Government stopped plant abandonment
Funabashi and Kitazawa cited IAEA's demand in 2007 that Japan clarify the roles of its overlapping regulatory bodies, the Nuclear and Industrial Safety Agency (NISA) and the Nuclear Safety Commission (NSC). NSC responded by dismissing the IAEA recommendation and boasting of the quality of Japan's safety oversight.
Funabashi said that both NISA and NSC are discredited. "Certainly the government must establish a new agency. But what kind of regulatory authority must be formed? That matters a lot.
"We have argued strongly that the new one must be completely independent from the utilities, operators and independent from the government and the politics. But how to really put that vision into concrete form requires a lot of serious debate, and a critical review of what went wrong with Fukushima Daiichi.
"The lack of transparency has been a critical part of the whole issue. The public has never been convinced that the operators have been forthcoming on critical information."
Now, Japan's nuclear plant operators must disclose all the results of stress tests on the country's remaining reactors, he said. "Unless and until there is full disclosure of this, they [the public] will not allow the nuclear plants to reopen."
Funabashi said the most startling discovery in the foundation's investigation was the statements that TEPCO top executives had decided to abandon the plant at the peak of the crisis on the night of March 14.
"That prompted [former Prime Minister Naoto Kan] and his team to storm into TEPCO headquarters and tell TEPCO top management that TEPCO would not be allowed to abandon [the plant], but would have to fight to continue to inject water" into the reactors, he said.
Tsunami risk reported week before it happened
Funabashi said his report is based on a series of interviews with Kan, senior government officials and TEPCO managers.
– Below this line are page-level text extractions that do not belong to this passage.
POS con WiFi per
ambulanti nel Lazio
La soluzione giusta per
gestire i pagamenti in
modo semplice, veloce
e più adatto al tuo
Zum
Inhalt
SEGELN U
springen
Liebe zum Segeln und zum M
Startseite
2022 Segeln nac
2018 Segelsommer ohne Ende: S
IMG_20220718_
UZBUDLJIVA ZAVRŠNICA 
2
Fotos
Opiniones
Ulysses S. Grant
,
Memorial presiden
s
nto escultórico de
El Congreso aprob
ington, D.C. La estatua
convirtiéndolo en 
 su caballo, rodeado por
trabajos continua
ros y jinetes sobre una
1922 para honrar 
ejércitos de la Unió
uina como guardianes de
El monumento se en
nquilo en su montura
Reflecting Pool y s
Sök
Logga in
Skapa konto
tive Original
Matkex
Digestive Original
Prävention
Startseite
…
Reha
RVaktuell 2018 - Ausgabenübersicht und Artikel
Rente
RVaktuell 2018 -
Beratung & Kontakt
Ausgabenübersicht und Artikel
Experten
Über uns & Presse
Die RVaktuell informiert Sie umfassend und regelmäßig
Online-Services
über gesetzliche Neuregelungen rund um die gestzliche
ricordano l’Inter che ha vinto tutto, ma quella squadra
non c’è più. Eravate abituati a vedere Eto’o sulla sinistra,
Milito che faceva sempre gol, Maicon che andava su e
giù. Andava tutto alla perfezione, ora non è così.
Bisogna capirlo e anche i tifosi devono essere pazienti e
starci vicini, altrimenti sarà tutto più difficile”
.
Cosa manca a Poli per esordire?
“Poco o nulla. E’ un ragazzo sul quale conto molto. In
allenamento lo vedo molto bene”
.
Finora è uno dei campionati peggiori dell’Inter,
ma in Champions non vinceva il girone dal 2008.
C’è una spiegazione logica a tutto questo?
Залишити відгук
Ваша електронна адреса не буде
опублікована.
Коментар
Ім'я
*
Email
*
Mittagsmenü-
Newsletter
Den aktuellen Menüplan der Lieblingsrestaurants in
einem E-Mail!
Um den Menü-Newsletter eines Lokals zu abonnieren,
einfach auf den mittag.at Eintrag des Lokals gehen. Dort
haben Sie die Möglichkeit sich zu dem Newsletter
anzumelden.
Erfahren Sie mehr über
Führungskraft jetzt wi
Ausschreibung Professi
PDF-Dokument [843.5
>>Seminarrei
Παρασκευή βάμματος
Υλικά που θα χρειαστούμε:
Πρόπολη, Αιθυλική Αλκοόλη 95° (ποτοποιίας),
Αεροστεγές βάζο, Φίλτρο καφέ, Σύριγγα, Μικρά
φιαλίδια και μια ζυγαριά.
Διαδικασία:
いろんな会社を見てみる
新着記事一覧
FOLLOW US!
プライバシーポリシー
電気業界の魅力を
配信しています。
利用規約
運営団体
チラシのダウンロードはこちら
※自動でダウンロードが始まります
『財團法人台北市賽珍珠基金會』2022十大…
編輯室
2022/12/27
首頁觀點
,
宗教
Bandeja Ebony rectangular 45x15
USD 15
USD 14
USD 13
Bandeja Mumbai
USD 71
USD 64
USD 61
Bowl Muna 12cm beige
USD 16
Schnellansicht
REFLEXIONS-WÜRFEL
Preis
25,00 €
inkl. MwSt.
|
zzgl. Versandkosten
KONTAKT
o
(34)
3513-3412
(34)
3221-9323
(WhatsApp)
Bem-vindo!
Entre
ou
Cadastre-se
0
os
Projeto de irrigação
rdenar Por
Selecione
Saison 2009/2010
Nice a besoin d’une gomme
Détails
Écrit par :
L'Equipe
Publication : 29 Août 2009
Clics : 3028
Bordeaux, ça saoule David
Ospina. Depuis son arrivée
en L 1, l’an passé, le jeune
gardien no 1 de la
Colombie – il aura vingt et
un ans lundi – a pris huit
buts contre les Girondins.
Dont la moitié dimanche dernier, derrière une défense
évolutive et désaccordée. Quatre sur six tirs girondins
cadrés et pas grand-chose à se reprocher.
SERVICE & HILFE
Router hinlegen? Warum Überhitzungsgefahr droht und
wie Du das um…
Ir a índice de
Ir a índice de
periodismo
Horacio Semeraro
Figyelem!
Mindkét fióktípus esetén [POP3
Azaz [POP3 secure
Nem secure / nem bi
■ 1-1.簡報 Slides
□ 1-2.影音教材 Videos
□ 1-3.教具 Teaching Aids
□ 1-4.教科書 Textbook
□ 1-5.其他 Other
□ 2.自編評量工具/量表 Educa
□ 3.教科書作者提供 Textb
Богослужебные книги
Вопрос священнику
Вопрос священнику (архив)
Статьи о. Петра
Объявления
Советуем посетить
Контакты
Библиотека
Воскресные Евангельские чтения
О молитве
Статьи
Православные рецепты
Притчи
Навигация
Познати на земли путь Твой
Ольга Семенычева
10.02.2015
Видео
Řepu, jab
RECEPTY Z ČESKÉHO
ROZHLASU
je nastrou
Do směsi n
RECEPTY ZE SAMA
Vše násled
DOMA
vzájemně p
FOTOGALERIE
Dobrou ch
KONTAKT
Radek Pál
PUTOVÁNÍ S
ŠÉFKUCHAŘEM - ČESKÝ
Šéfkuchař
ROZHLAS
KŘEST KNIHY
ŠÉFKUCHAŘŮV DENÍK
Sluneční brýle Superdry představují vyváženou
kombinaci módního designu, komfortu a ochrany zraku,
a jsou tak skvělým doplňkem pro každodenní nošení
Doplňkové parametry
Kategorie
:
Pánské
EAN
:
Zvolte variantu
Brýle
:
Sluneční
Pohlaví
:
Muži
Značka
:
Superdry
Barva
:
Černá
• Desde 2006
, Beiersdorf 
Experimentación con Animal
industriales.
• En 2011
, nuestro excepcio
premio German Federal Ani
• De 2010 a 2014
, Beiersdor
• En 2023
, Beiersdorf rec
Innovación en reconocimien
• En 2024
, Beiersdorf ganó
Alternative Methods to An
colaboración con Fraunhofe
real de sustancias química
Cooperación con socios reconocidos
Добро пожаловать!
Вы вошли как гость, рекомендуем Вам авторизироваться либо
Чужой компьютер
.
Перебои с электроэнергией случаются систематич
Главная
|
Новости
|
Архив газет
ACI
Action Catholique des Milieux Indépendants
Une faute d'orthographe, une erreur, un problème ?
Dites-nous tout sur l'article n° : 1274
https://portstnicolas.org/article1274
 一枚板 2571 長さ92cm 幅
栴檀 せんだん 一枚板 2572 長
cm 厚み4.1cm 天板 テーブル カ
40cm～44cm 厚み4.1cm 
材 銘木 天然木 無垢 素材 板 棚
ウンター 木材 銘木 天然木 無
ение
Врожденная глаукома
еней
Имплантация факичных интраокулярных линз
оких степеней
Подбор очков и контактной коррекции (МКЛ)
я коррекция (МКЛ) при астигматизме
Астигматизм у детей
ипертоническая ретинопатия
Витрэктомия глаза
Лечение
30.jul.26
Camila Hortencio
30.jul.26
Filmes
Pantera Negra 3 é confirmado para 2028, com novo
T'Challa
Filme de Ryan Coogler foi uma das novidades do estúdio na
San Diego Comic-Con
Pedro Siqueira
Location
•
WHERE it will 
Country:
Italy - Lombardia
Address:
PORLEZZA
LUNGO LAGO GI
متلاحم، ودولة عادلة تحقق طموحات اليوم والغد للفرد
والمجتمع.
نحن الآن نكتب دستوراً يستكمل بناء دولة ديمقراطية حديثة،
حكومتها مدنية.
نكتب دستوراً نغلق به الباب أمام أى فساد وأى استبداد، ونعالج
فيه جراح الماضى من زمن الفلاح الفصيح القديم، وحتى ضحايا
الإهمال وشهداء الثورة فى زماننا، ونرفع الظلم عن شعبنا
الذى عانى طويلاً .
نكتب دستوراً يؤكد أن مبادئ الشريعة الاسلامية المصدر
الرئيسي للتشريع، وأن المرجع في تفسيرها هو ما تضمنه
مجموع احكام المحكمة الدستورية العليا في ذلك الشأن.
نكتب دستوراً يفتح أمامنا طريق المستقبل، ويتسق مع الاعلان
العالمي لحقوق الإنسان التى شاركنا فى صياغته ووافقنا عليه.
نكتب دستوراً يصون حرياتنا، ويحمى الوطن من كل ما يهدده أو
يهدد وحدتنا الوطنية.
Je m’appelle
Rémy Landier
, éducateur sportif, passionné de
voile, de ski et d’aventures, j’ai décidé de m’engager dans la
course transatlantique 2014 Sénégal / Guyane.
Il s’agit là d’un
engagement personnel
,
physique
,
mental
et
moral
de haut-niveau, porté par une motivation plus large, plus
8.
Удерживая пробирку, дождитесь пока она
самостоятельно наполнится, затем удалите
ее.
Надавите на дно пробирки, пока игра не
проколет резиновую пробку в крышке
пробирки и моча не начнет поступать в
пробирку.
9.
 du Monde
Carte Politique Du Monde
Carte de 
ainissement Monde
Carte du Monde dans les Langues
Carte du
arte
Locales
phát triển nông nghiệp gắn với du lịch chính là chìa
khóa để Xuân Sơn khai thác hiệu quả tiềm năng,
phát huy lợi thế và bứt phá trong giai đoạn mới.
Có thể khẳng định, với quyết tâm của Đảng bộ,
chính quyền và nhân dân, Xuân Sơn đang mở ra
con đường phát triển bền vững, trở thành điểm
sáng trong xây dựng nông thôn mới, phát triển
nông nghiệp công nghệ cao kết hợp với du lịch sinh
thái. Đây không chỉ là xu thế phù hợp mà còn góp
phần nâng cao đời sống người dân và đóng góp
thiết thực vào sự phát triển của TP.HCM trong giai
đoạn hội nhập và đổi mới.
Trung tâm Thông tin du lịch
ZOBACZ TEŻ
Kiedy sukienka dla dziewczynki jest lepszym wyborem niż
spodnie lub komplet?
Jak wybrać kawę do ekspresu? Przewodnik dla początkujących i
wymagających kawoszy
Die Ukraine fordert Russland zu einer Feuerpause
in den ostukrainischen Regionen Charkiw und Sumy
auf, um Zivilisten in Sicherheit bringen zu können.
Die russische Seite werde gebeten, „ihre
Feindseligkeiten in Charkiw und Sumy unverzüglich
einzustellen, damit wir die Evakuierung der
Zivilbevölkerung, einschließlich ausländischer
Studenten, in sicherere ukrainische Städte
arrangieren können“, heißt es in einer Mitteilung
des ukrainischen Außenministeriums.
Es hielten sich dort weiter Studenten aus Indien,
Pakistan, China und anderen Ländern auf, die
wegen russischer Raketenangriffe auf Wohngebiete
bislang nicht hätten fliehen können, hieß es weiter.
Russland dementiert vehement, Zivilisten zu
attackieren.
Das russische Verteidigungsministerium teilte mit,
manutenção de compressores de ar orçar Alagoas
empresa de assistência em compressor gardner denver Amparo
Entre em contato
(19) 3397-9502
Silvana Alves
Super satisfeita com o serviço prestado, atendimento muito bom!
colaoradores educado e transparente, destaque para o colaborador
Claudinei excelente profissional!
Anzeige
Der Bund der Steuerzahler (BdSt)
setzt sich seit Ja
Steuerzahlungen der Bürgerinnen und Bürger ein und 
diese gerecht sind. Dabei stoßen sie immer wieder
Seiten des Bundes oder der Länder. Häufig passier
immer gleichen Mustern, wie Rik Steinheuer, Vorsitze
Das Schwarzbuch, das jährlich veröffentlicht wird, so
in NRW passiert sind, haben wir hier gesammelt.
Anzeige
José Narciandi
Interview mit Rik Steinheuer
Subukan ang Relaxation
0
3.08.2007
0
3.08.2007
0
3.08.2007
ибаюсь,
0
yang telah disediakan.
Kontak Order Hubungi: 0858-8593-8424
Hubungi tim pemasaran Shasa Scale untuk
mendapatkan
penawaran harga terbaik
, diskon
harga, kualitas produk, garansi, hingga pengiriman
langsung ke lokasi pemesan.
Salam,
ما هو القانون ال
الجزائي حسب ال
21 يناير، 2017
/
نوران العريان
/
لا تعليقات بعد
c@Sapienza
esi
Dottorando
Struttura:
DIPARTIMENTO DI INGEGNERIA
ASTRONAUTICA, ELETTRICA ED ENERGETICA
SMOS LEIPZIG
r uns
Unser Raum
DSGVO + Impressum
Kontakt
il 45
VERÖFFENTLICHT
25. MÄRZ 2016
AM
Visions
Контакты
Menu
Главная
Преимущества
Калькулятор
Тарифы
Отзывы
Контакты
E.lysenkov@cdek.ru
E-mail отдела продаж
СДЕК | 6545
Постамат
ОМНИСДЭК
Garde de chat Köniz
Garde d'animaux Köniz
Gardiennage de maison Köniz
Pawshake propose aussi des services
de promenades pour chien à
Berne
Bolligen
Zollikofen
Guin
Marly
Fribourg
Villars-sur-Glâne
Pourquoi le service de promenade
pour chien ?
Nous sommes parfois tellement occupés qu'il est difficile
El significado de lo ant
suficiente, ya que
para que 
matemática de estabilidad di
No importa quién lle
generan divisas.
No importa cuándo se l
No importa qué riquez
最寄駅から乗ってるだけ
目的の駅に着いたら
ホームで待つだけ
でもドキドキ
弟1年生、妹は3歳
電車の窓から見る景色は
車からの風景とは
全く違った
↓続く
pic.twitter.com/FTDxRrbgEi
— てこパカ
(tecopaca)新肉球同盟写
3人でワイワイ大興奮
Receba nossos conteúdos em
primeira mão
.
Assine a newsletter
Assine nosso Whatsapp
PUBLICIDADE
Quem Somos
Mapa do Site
But TEPCO top executives would not meet with the foundation's investigators, he said.
A report on the accident this month by James Acton and Mark Hibbs of the Carnegie Endowment for International Peace concluded that the crisis was preventable.
The Carnegie report agrees with the foundation's conclusions that TEPCO and NISA did not follow international best practices and safety standards in assessing the threat that a massive tsunami posed to the Fukushima Daiichi complex. "Most importantly, preliminary simulations conducted in 2008 that suggested the tsunami risk to the plant had been seriously underestimated were not followed up and were only reported to NISA on March 7, 2011," the Carnegie report says. The earthquake and tsunami waves struck a week later.
Acton and Hibbs noted that significant differences in nuclear safety regulation persist among nuclear programs in Japan, Europe and the United States. "In general, European regulators appear to have most consistently and expressly required nuclear power plants to undergo expensive engineering modifications to enhance safety."
In the United States, the emphasis is "not to enhance safety but to maintain it," they said. Decisions on costly engineering upgrades most be justified on a cost-benefit basis unless regulators conclude that public safety requires changes.
Since the Fukushima accident, draft amendments to Japan's nuclear safety legislation have been proposed that would allow a new regulatory agency to order upgrades.
"We don't know where India and China and Russia are on the quality of their standards and regulations, because they are a lot more secretive. It is easier to criticize the U.S. and Europe because they have been more transparent." There is reason for the rest of the world to keep its eye on those programs, Acton said.